Abuse affects all dimensions of human development and existence.
Physical and neurobiological
In addition to such direct results of trauma as broken bones or ruptured internal organs, physically abused children often display retarded physical growth and poor coordination. Malnutrition may slow the development of the brain as well as produce such dietary deficiency diseases as rickets. In both children and adults, repeated trauma produces changes in the neuro-chemistry of the brain that affect memory formation. Instead of memories being formed in the normal way, which allows them to be modified by later experiences and integrated into a person’s ongoing life, traumatic memories are stored as chaotic fragments of emotion and sensation that are sealed off from ordinary consciousness. These traumatic memories may then erupt from time to time in the form of flashbacks.
Cognitive and emotional
Abused children develop distorted patterns of cognition (knowing) because they are stressed emotionally by abuse. As adults, they may experience cognitive distortions that make it hard for them to distinguish between normal occurrences and abnormal ones, or between important matters and relatively trivial ones.
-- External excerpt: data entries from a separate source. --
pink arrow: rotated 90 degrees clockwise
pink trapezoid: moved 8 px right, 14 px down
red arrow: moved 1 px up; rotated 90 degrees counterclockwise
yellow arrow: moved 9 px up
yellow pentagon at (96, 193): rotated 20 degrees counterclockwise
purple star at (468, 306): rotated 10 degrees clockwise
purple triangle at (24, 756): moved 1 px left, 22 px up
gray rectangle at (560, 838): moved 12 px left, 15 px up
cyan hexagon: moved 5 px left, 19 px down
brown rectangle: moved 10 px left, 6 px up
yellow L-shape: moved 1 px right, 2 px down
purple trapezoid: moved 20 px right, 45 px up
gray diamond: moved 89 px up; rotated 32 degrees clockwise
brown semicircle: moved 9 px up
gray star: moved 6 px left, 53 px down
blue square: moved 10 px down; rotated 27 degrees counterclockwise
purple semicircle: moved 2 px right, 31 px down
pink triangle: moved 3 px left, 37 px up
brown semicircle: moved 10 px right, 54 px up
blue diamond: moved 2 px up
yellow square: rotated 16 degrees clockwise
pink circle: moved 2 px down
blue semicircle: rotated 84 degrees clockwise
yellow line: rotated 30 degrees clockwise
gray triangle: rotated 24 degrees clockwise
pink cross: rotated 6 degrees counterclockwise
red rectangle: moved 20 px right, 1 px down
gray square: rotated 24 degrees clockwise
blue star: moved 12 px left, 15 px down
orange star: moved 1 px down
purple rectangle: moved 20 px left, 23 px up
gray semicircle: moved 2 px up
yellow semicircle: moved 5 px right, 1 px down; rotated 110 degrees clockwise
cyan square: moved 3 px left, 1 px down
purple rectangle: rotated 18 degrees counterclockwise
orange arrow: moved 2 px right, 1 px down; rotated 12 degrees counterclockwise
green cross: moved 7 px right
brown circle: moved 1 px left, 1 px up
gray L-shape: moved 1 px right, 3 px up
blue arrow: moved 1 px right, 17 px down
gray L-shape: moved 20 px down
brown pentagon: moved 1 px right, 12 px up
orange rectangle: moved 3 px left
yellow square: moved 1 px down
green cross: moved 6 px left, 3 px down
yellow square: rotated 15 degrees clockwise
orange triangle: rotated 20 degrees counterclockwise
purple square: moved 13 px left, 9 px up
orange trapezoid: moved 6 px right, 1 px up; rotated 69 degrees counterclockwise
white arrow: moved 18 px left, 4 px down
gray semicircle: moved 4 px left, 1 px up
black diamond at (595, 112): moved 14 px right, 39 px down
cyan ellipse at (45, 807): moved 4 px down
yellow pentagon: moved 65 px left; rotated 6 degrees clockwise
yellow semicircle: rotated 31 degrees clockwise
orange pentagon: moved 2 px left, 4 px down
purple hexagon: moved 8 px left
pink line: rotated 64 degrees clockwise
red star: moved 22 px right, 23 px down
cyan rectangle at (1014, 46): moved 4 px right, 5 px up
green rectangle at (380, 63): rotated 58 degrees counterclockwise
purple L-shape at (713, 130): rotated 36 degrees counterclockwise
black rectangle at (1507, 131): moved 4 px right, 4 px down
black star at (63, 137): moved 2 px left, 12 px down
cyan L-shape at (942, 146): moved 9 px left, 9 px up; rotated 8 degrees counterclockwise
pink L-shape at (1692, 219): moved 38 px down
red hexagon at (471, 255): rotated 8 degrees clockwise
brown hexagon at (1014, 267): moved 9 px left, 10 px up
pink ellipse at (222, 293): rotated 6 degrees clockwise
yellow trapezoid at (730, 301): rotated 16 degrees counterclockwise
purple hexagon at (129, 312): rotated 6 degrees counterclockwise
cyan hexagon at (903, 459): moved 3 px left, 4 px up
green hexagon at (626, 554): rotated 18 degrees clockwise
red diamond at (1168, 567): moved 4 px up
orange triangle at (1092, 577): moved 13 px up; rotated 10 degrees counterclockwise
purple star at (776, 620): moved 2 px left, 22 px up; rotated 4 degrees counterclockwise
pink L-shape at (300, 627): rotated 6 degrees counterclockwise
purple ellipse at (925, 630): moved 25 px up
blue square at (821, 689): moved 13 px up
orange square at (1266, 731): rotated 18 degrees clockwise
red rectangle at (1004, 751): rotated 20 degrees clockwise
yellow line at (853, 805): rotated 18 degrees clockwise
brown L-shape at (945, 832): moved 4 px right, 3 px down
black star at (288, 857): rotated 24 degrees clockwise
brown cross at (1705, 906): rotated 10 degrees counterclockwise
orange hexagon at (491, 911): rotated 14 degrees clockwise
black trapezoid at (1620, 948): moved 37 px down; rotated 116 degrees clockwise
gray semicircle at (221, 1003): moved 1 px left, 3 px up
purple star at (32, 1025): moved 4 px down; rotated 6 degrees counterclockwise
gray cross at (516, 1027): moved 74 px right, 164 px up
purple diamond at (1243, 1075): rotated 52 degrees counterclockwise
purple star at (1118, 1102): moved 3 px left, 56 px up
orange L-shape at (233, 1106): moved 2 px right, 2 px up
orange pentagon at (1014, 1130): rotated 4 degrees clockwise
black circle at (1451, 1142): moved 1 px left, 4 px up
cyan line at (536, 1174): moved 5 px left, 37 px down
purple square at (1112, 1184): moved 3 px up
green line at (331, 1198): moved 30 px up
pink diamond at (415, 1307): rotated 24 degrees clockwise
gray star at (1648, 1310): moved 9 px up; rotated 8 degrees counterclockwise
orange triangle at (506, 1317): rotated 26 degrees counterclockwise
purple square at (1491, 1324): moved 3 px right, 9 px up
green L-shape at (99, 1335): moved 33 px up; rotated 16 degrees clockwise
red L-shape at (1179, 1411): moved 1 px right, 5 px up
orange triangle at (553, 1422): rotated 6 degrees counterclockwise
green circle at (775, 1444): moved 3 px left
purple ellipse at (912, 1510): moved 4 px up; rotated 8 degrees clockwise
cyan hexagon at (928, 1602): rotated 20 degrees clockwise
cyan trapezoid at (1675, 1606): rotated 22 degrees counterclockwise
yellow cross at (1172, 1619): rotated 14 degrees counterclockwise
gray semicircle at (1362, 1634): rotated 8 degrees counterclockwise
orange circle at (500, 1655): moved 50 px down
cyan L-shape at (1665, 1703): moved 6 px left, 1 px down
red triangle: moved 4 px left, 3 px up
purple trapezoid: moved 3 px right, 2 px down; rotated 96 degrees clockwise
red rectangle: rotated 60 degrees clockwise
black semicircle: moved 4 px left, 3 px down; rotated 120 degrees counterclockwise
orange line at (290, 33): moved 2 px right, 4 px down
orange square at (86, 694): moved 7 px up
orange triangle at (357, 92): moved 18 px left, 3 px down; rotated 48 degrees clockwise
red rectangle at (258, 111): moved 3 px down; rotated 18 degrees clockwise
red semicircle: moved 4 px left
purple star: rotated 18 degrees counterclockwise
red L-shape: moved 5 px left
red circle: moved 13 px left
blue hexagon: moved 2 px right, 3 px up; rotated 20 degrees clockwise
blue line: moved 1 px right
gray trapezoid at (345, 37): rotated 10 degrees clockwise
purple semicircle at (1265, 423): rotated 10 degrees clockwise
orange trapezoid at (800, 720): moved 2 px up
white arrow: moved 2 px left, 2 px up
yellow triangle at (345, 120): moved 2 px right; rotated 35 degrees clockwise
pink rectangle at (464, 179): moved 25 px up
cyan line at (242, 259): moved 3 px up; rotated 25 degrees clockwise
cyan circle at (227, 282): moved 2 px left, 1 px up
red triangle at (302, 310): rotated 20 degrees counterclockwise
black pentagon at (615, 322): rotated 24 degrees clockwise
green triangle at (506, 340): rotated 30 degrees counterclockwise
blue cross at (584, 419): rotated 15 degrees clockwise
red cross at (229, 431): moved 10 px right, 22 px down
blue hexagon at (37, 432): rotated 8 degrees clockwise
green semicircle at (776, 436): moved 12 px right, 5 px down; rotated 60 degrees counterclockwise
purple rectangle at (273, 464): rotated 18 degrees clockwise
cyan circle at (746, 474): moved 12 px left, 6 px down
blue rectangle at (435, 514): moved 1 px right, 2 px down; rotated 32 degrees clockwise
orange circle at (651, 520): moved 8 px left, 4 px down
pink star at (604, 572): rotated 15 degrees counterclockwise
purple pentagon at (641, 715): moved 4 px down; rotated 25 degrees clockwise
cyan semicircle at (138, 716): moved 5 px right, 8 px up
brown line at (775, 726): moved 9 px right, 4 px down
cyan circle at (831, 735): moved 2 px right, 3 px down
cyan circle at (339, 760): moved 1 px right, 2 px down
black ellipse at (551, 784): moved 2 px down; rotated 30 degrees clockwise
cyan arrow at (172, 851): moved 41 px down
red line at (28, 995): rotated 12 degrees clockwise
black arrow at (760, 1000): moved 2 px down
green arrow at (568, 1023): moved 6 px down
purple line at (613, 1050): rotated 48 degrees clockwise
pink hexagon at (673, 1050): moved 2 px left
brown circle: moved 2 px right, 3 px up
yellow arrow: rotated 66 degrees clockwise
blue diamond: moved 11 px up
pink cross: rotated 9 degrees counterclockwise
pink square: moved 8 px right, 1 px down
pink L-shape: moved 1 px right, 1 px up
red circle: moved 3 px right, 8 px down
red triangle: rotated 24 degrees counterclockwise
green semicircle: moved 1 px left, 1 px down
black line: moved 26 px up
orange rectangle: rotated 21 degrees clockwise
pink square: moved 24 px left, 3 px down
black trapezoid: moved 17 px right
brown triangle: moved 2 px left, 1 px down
They often misinterpret other people’s behavior and refuse to trust them. Emotional distortions include such patterns as being unable to handle strong feelings, or being unusually tolerant of behavior from others that most people would protest.
Social and educational
The cognitive and emotional aftereffects of abuse have a powerful impact on adult educational, social, and occupational functioning. Children who are abused are often in physical and emotional pain at school; they cannot concentrate on schoolwork, and consequently fall behind in their grades. They often find it hard to make or keep friends, and may be victimized by bullies or become bullies themselves. In adult life, abuse survivors are at risk of repeating childhood patterns through forming relationships with abusive spouses, employers, or professionals. Even though survivors may consciously want to avoid further abuse, they are often unconsciously attracted to people who remind them of their family of origin. Abused adults are also likely to fail to complete their educations, or they accept employment that is significantly below their actual level of ability.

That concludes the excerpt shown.